If we go as the draft says, and use via ip:port we have to face the need of performing DNS lookup only to generate the alias ....this is even uglier and more dangerous. and also we will end having private IPs in RURIs and in aliases..which is a little bit tricky - a private IP is not unique ;).

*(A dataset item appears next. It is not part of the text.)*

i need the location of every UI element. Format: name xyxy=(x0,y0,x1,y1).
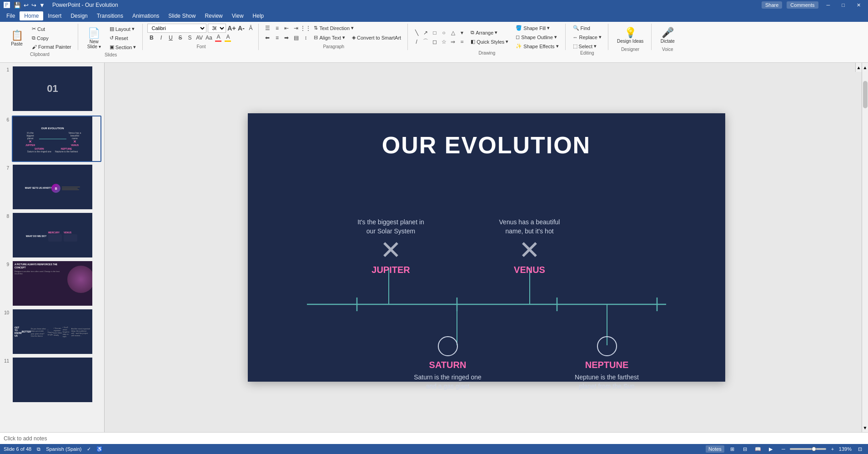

so, I would say the best way is the first one....and to allow fix_nated_contact() also for TCP/TLS.........
regards, bogdan
Alexander Ph. Lintenhofer wrote:
Hi All,
I just wanted to ask you once again about the TCP-alias riddle. I found out, that there is a problem with the combination of fix_nated_contact(), force_tcp_alias() and NAT:
Imagine following situation:
Alice behind NAT: socket 172.16.0.6:2421 Nat-Box translates this to 192.168.0.13:6007
The Outbound-Proxy of Alice is 192.168.0.1
Bob is registered with 192.168.1.1
1.) Her INVITE: ==================================================================== INVITE sip:bob@192.168.1.1:2331;transport=tcp;line=wxqurd1s SIP/2.0 [...] Via: SIP/2.0/TCP 172.16.0.6:2421;received=192.168.0.13; branch=z9hG4bK-wm9jcstcboys;rport=6007 From: "Alice" sip:alice@atlanta.com;tag=sufzmxi0us To: "Bob" sip:bob@biloxi.com;tag=c9550czwtn [...] Contact: sip:alice@172.16.0.6:2421;transport=tcp;line=fyyuh6tl [...] ====================================================================
2.) fix_nated_contact() doesn't work with TCP (look at nathelper.c). force_tcp_alias() now creates following tuple as TCP-alias: 192.168.0.13:6007 to 192.168.0.13:2421
Reason: The TCP-alias is not built solely from the Via-header as suggested in the draft. The portnumber is taken from the Via-header and the IP-address is taken from the source of the incoming datagram. I read it in the sourcecode and assured it by contacting Andrei!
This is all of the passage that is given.